It’s been a while since a piece of software left me feeling as genuinely excited and happy as getting started with Metabase did. It’s some of the nicest tooling for internal “analytics” / “business intelligence” / “data introspection” I’ve come across.
(Disclaimer: I have no affiliation with Metabase, I’m just enthusiastic about it)

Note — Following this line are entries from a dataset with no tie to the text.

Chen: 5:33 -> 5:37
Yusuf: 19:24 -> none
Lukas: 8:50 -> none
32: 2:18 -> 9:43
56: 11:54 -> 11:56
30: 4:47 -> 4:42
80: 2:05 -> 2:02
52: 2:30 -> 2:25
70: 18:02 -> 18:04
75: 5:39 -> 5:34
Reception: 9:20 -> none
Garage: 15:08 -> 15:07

I’ve seen and been involved in a bunch organisations building their own internal analytics tooling. It starts off small. Sometimes someone runs a quick query against the production database, and you hope it doesn’t generate too much load. Sometimes someone downloads a copy of the production database and runs a query there, and you hope that copy doesn’t leak. Sometimes, finally, someone puts together a quick internal admin tool that runs against a read-only replica and spits out some JSON / HTML, or a cron job to email, but it’s still a bunch of ad-hoc hackery and sadness.

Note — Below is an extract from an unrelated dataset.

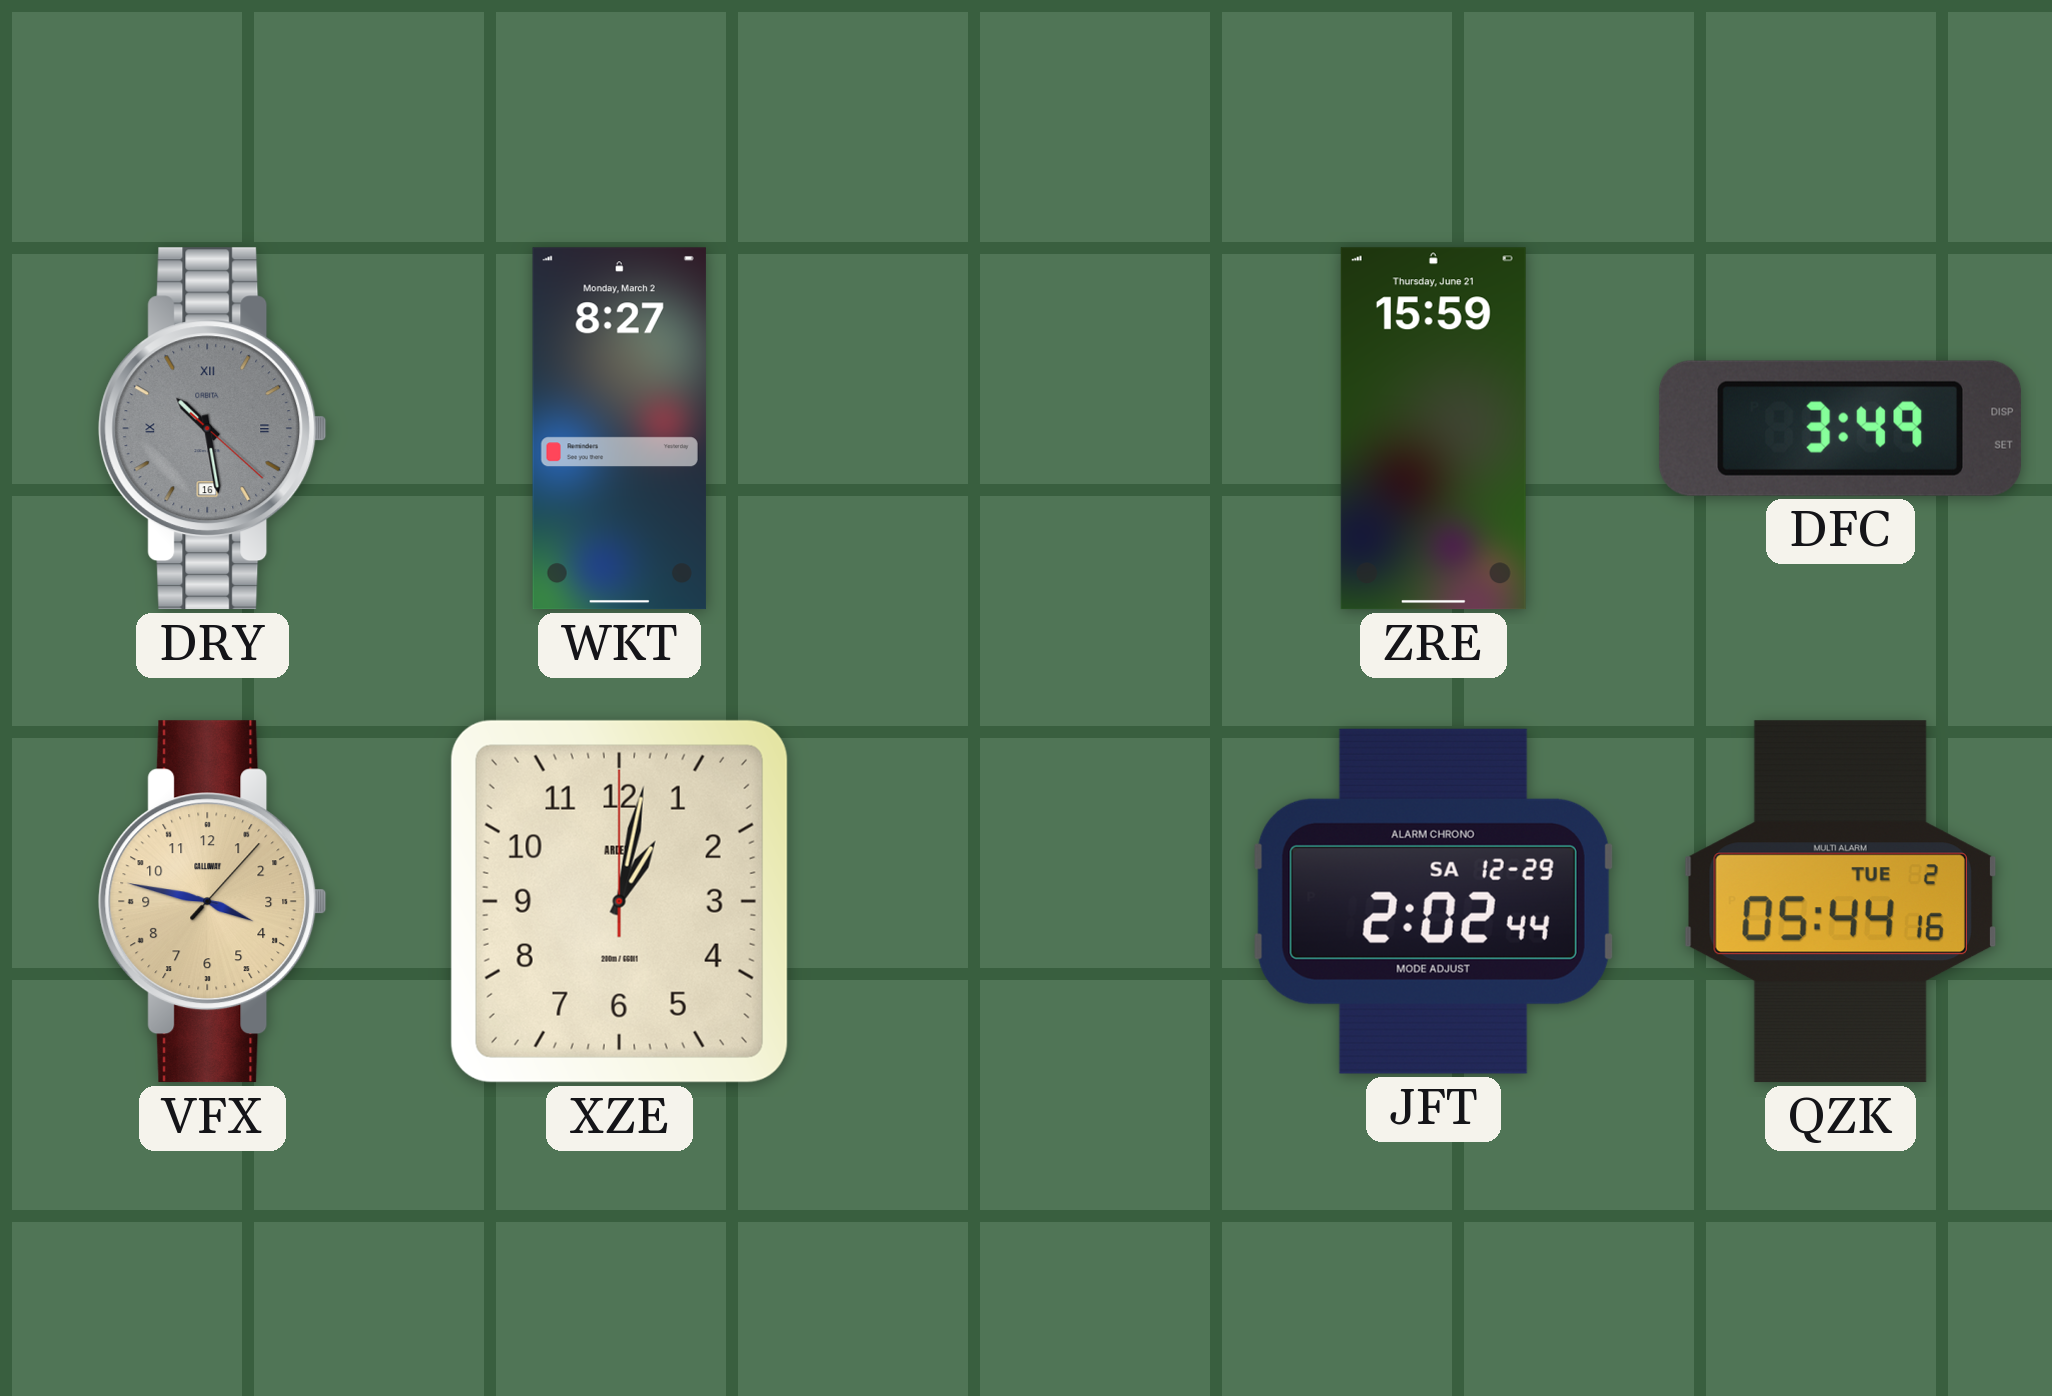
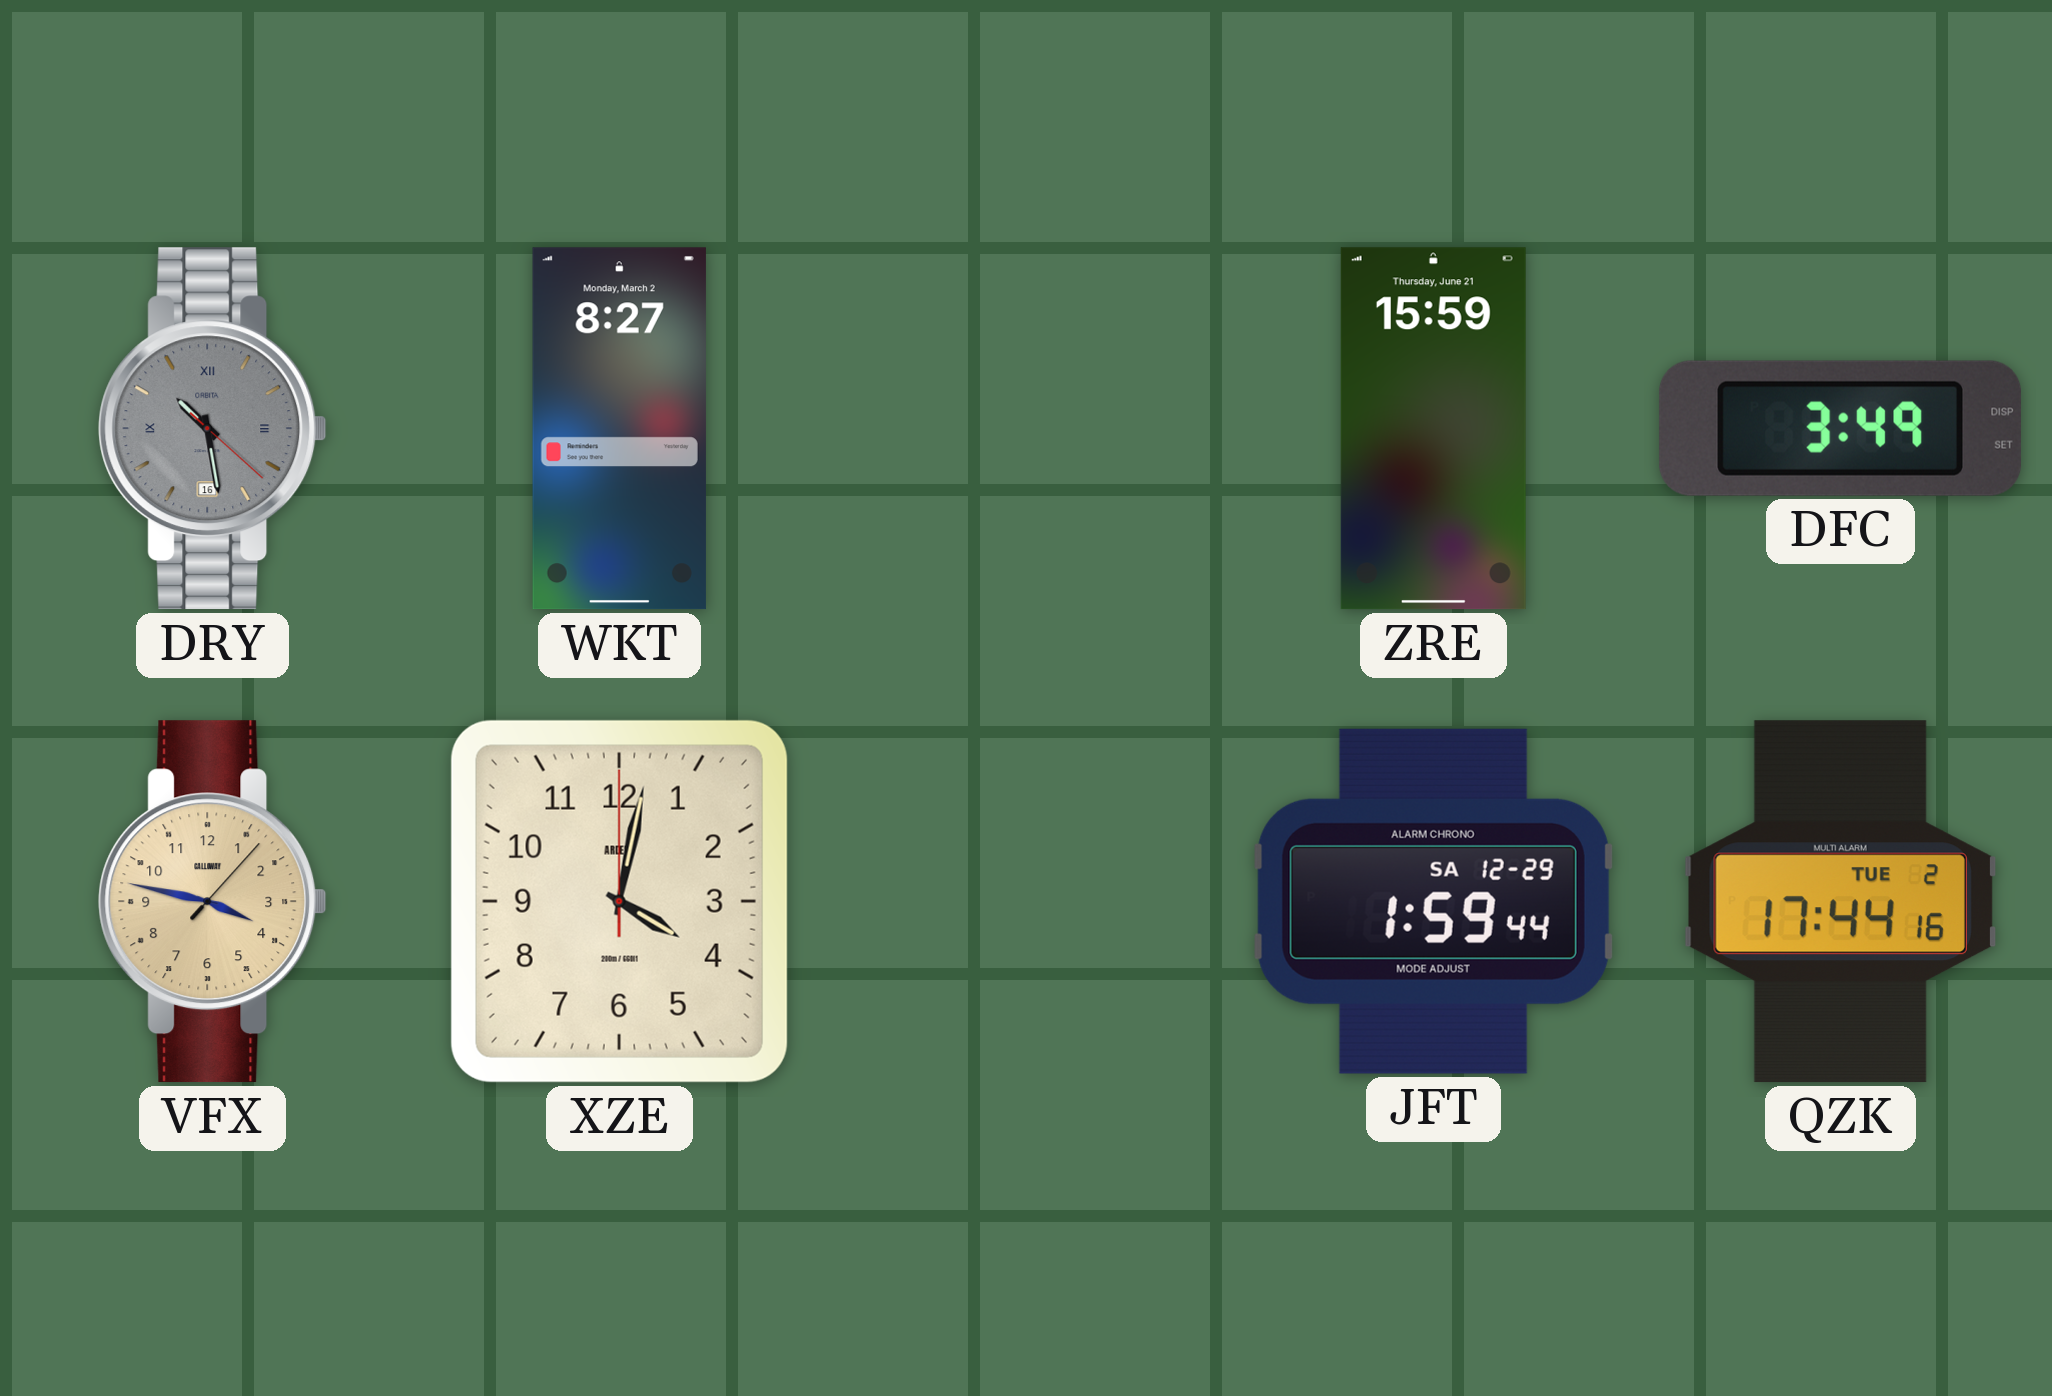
XZE: 1:02 -> 4:02
JFT: 2:02 -> 1:59
QZK: 05:44 -> 17:44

At some point, you find yourself thinking “I just need something that will take SQL queries, let me do some parameterisation, maybe some caching, maybe some scheduled reporting, maybe Slack/email hooks, maybe some graphing”. Inevitably my searching wouldn’t turn much up other than Enterprise Solutions (TM) which meant DIY-ing as much as possible while not letting it be a distraction from the core business.
Then I found Metabase, which delivers all of that and more in an intuitive fashion that’s easy to get started with and to run and operate.

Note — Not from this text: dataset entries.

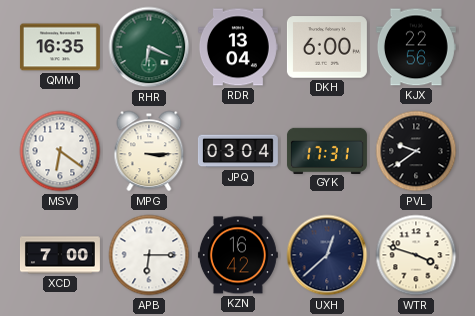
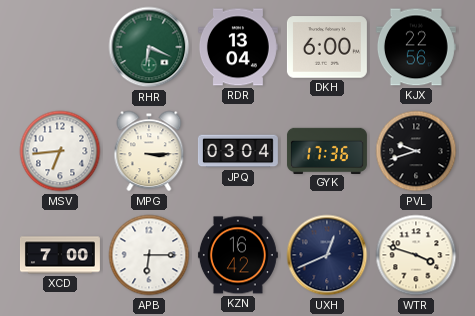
QMM: 16:35 -> none
MSV: 6:21 -> 6:44
GYK: 17:31 -> 17:36
PVL: 9:39 -> 9:42
UXH: 12:38 -> 12:41
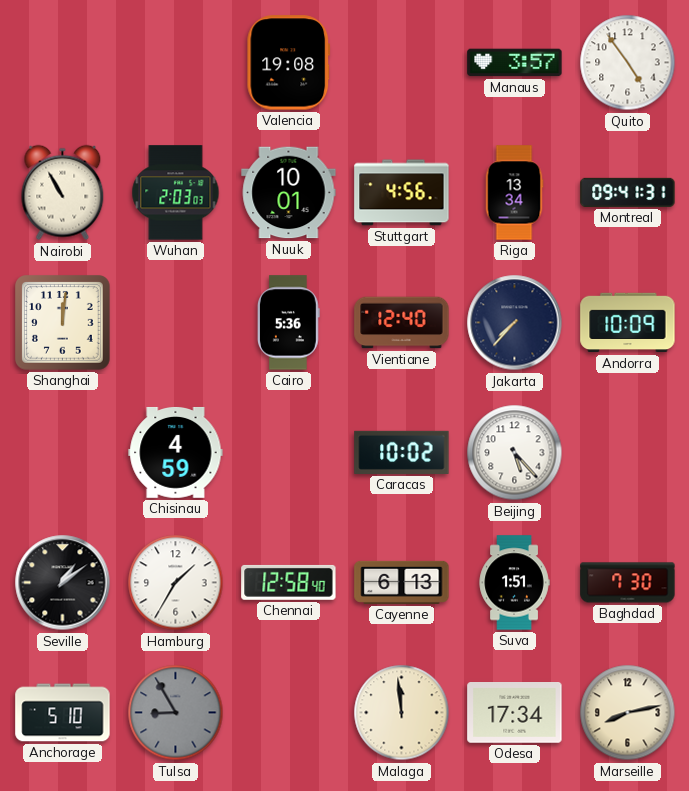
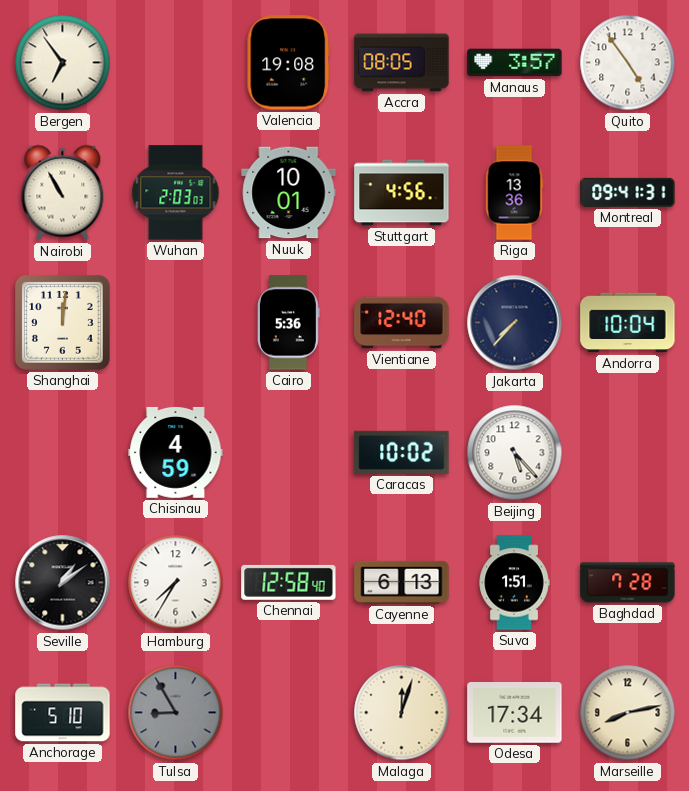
Bergen: none -> 6:54
Accra: none -> 08:05
Riga: 13:34 -> 13:36
Andorra: 10:09 -> 10:04
Hamburg: 1:35 -> 7:35
Baghdad: 7:30 -> 7:28
Malaga: 11:59 -> 12:03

They have an OSX app (with good sample data) if you want a demo or a purely local version, or you can grab a Docker image, JAR, or the source to run in a less ad-hoc fashion. It was under half an hour to deploy to AWS Elastic Beanstalk, almost all of which was me failing at VPCs and security groups.
There’s a remarkably powerful query interface if SQL isn’t your thing:
But if SQL’s what you prefer then that’s easily doable:
There’s templating so you can parameterise:
There’s dashboards for at-a-glance viewing:
There’s “Pulses” for scheduled reports via Slack/email:
There’s tonnes more.
Metabase offers exactly the tools I’ve been wanting for data exploration and visualisation, so now I can spend time on the bits unique to me.